Chapter 11

Perl and the Internet

by Bob Breedlove


CONTENTS

What Is CGI and What Can It Do?

The Common Gateway Interface (CGI) is a standard for interfacing external applications with information servers, such as Web servers. A plain HTML document that the Web server retrieves is static-a text file that doesn't change. Every time you call a CGI program in real time, on the other hand, it executes and outputs dynamic information.

CGI version 1.1 started with the idea of hooking a UNIX database to the Internet. Figure 11.1 shows the simple concept of the CGI interface.

Figure 11.1 : The concept of CGI programs.

CGI began as a way to interface databases to the Web, but CGI programs provide whatever access you want to program within the limits of the server/browser.

The Web browser communicates with the host server (daemon) using HTTP. When the Web browser requests the Universal Resource Locator (URL), or address, of a CGI program, the server starts the CGI program with the daemon's standard input attached to the CGI program's standard output. The CGI program services the request and communicates with the database engine using its application program interface (API), which usually uses some form of interprocess communication, shared memory, or sockets.

The database engine retrieves the requested data and returns it to the CGI program. The CGI program formats a Web page using hypertext markup language (HTML) and returns it to the Web daemon via its standard output. The daemon returns the HTML to the browser on the client machine, which formats the page for display.

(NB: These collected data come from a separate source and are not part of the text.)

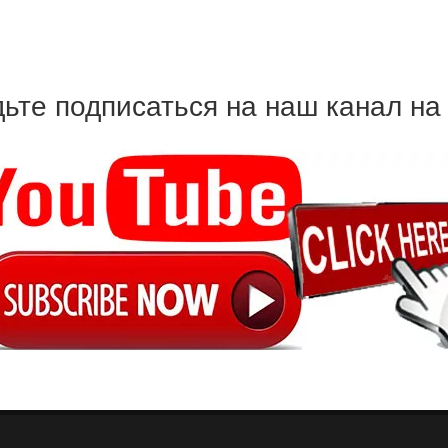
дьте подписаться на наш канал на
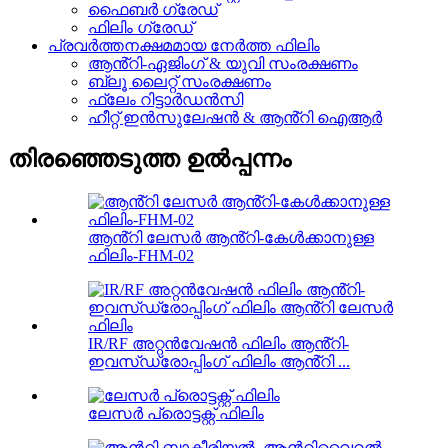
ഫൈബർ ഗ്രേഡ്
ഫിലിം ഗ്രേഡ്
പ്രവർത്തനക്ഷമമായ നേർത്ത ഫിലിം
ആൻ്റി-ഏജിംഗ് & യുവി സംരക്ഷണം
ബ്ലൂ ലൈറ്റ് സംരക്ഷണം
ഫ്ലേം റിട്ടാർഡൻസി
ഹീറ്റ് ഇൻസുലേഷൻ & ആൻ്റി ഐആർ
തിരഞ്ഞെടുത്ത ഉൽപ്പന്നം
ആൻ്റി ലേസർ ആൻ്റി-കേൾക്കാനുള്ള
ഫിലിം-FHM-02
IR/RF അറ്റൻവേഷൻ ഫിലിം ആൻ്റി-
ഇവസ്‌ഡ്രോപ്പിംഗ് ഫിലിം ആൻ്റി ...
ലേസർ പ്രൊട്ടക്റ്റ് ഫിലിം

All CGI programs use this basic concept. A CGI program outputs more than an HTML page, performs all the processing itself, or accesses any type of server. Figure 11.1 shows that the basic process remains the same.

Terminology

In this chapter, many of the terms used are the same as the hypertext markup language (HTML) standards. Some terms are unique to CGI and might not match common usage.

Environment variableA named parameter that carries information from the server to the script. It is not necessarily a variable in the operating system's environment, although that is the most common implementation.
ScriptThe software that is invoked by the server via this interface. It need not be a stand-alone program, but could be a dynamically loaded or shared library or even a subroutine in the server.
ServerThe application program that invokes the script in order to service requests. Generally, this application runs as an independent process on the host computer. In UNIX terms, this program is referred to as a daemon.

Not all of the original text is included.